Washington state Governor Jay Inslee was the first to sign on publicly. Billionaire candidate Tom Steyer quickly followed. Senator Elizabeth Warren went even further to note that she’d also revoke the permit Trump issued in January 2017 for the Dakota Access Pipeline, a 1,172-mile stretch of pipe that transports some 470,000 barrels of crude oil a day through the Midwest. Senator Bernie Sanders also signed the pledge. As of Monday, former San Antonio Mayor Julián Castro became the latest presidential candidate to sign the pledge, also including Dakota Access.
“This pledge is really talking about re-instituting a true climate test,” Mark Hefflinger, the communications director for Bold Nebraska, told Earther. “We do not have time to allow these projects to continue moving forward—and for any other projects to move forward—without being put under the scrutiny of a climate test that will have the effect of putting us on a path of transition to renewable energy to avoid climate disaster.”
While many people are rightly concerned about what a potential oil spill could mean for their water and natural resources, they are also worried about how new fossil fuel infrastructure worsens the climate crisis. And Bold Nebraska wants the impacts these projects have on climate change (what Hefflinger referred to as a “climate test”) to play a bigger role in whether they’re given federal approval.
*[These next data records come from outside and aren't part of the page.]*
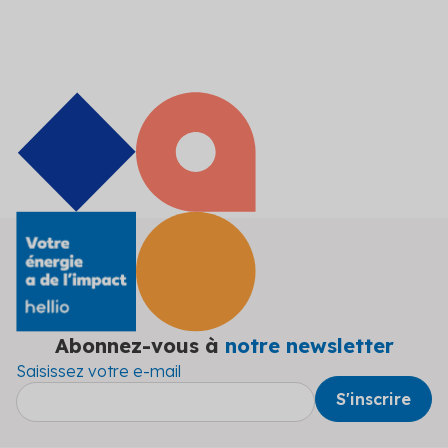
Abonnez-vous à
notre newsletter
Saisissez votre e-mail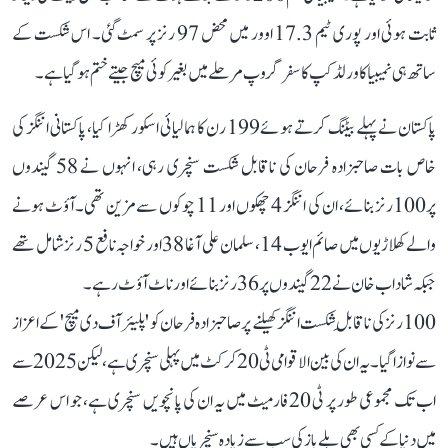
ثابت ہوئی اور پوری ٹیم 17.3 اوور میں محض 97 رنز پر سمٹ گئی۔ اس شکست کے
ساتھ ہی نمیبیا کا ورلڈ کپ کا سفر گروپ مرحلے میں بغیر کوئی میچ جیتے ختم ہو گیا ہے۔
پاکستان نے پہلے بیٹنگ کرتے ہوئے199 رن کا ہمالیائی اسکور کھڑا کیا، پاکستانی اننگز کی
خاص بات صاحبزادہ فرحان کی ناقابل شکست سنچری رہی، انہوں نے 58 گیندوں
پر100رنز بنائے، ان کی اننگز 4 چھکوں اور 11 چوکوں سے مزین تھی۔آؤٹ ہونے
والے کھلاڑیوں میں صائم ایوب 14، سلمان علی آغا 38 اور خواجہ نافع 5 رنز شامل تھے
جبکہ شاداب خان نے 22 گیندوں پر 36 رنز بنائے اور ناٹ آؤٹ رہے۔
100 رنز کی ناقابلِ شکست اننگز کھیلنے پر صاحبزادہ فرحان کو 'پلیئر آف دی میچ' کے اعزاز
سے نوازا گیا۔ یہ ان کی بین الاقوامی ٹی 20 کرکٹ میں پہلی سنچری ہے، لیکن 2025 سے
اب تک مجموعی طور پر ٹی 20 فارمیٹ میں یہ ان کی پانچویں سنچری ہے، جو اس عرصے
میں دنیا کے کسی بھی بلے باز کی سب سے زیادہ سنچریاں ہیں۔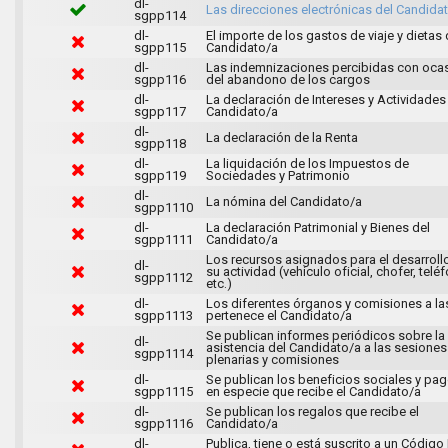
dl-
Las direcciones electrónicas del Candida
sgpp114
dl-
El importe de los gastos de viaje y dietas 
sgpp115
Candidato/a
dl-
Las indemnizaciones percibidas con oca
sgpp116
del abandono de los cargos
dl-
La declaración de Intereses y Actividades
sgpp117
Candidato/a
dl-
La declaración de la Renta
sgpp118
dl-
La liquidación de los Impuestos de
sgpp119
Sociedades y Patrimonio
dl-
La nómina del Candidato/a
sgpp1110
dl-
La declaración Patrimonial y Bienes del
sgpp1111
Candidato/a
Los recursos asignados para el desarroll
dl-
su actividad (vehículo oficial, chofer, telé
sgpp1112
etc.)
dl-
Los diferentes órganos y comisiones a la
sgpp1113
pertenece el Candidato/a
Se publican informes periódicos sobre la
dl-
asistencia del Candidato/a a las sesiones
sgpp1114
plenarias y comisiones
dl-
Se publican los beneficios sociales y pa
sgpp1115
en especie que recibe el Candidato/a
dl-
Se publican los regalos que recibe el
sgpp1116
Candidato/a
dl-
Publica, tiene o está suscrito a un Código 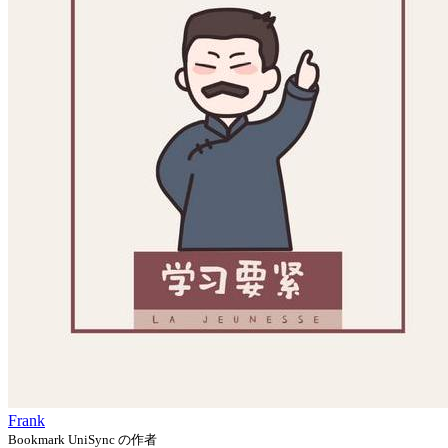
Frank
Bookmark UniSync の作者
The courts are increasingly becoming the only option under the Trump administration to stop oil and gas pipelines. A federal judge canceled hundreds of oil and gas projects in March because the government failed to address those impacts when giving them the green light. And even though the federal government has signed off on it, the Dakota Access Pipeline continues to come under fire in the courts. Just Friday, the Standing Rock Sioux Tribe filed a motion in its ongoing suit against the project demanding the courts shut down the pipeline because the federal government has still failed to meet its demands from 2017 to re-do the project’s environmental analysis.
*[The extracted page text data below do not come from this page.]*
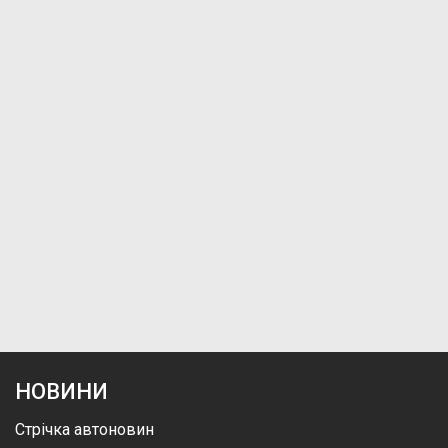
НОВИНИ
Стрічка автоновин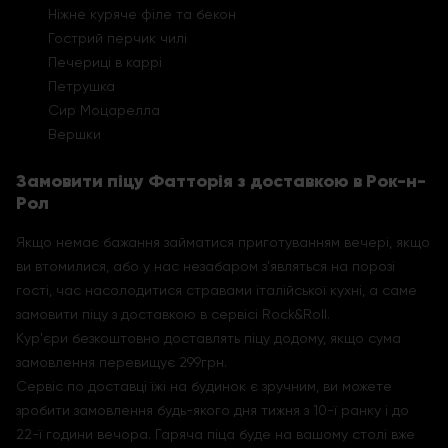
Ніжне куряче філе та бекон
Гострий перчик чилі
Печериці в каррі
Петрушка
Сир Моцарелла
Вершки
Замовити піцу Фатторія з доставкою в Рок-н-
Рол
Якщо немає бажання займатися приготуванням вечері, якщо
ви втомилися, або у нас незабаром з’являться на порозі
гості, час насолодитися стравами італійської кухні, а саме
замовити піцу з доставкою в сервісі Rock&Roll.
Кур'єри безкоштовно доставлять піцу додому, якщо сума
замовлення перевищує 299грн.
Сервіс по доставці їжі на будинок є зручним, ви можете
зробити замовлення будь-якого дня тижня з 10-ї ранку і до
22-ї години вечора. Гаряча піца буде на вашому столі вже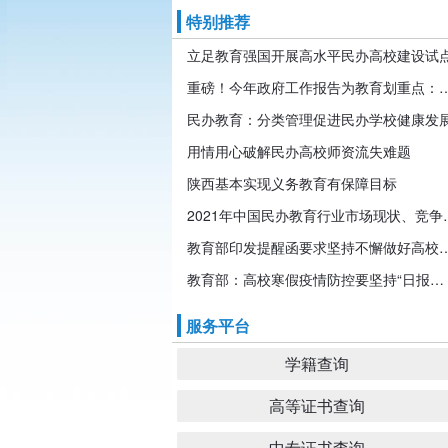
特别推荐
立足教育强国开展高水平民办高校建设试
重磅！今年政府工作报告为教育划重点：发展
民办教育：分类管理促进民办学校健康发
用情用心破解民办高校师资流失难题
陕西基本实现义务教育有保障目标
2021年中国民办教育行业市
教育部印发提醒函要求坚持不懈做好高校
教育部：高校寒假疫情防控要坚持“日报告”“零报告”
服务平台
学籍查询
高等证书查询
中专证书查询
The pipeline was allowed to operate while the Army Corps of Engineers conducted this process, but the tribe is now alleging that the government kept them out of this process while looping in developer Energy Transfer Partners from the beginning, delegitimizing the process. The tribe’s argument is that if the federal government isn’t going to correct its actions, the permit should be deemed moot and the project should stop operating.
All this is happening as Energy Transfer Partners tries to expand the pipeline. The company wants to move about 100,000 barrels more of crude oil a day, a 20 percent increase over the pipeline’s current carrying capacity.
“[The pipeline] shouldn’t be operating without the full environmental review and consideration of alternatives that is required by law,” Jan Hasselman, the lead Earthjustice attorney on the case, told Earther.
There’s always hope that this lawsuit may succeed in shutting down the Dakota Access Pipeline, but that’s unlikely under Trump, Hasselman said. Even if they win this case and the project is shut down temporarily while it goes through the proper environmental review process, the administration could always turn it back on at the end.
“Once you do the final environmental review, the administration can still pick the most environmentally harmful option,” he told Earther.
A new president, however, that takes a pledge to reverse Trump’s permit could help shut down the project for good. Sure, counter litigation from industry will almost definitely follow, Hasselman speculated, but that closure would be more permanent than what he and his team can secure with their lawsuit. Shutting down any of these pipelines will be a long and painful process no matter what the method because disagreement will always exist.
“I don’t think this will ever be over, over,” Hasselman sighed.
But then again, if we had a president who considered the climate and communities pipelines put at risk, maybe these projects would hit pause long enough to die for good.
Update August 27, 2019, 9:15 a.m. ET: This article previously did not include Senator Bernie Sanders’ name on the list of signatories. We have updated it to add his name.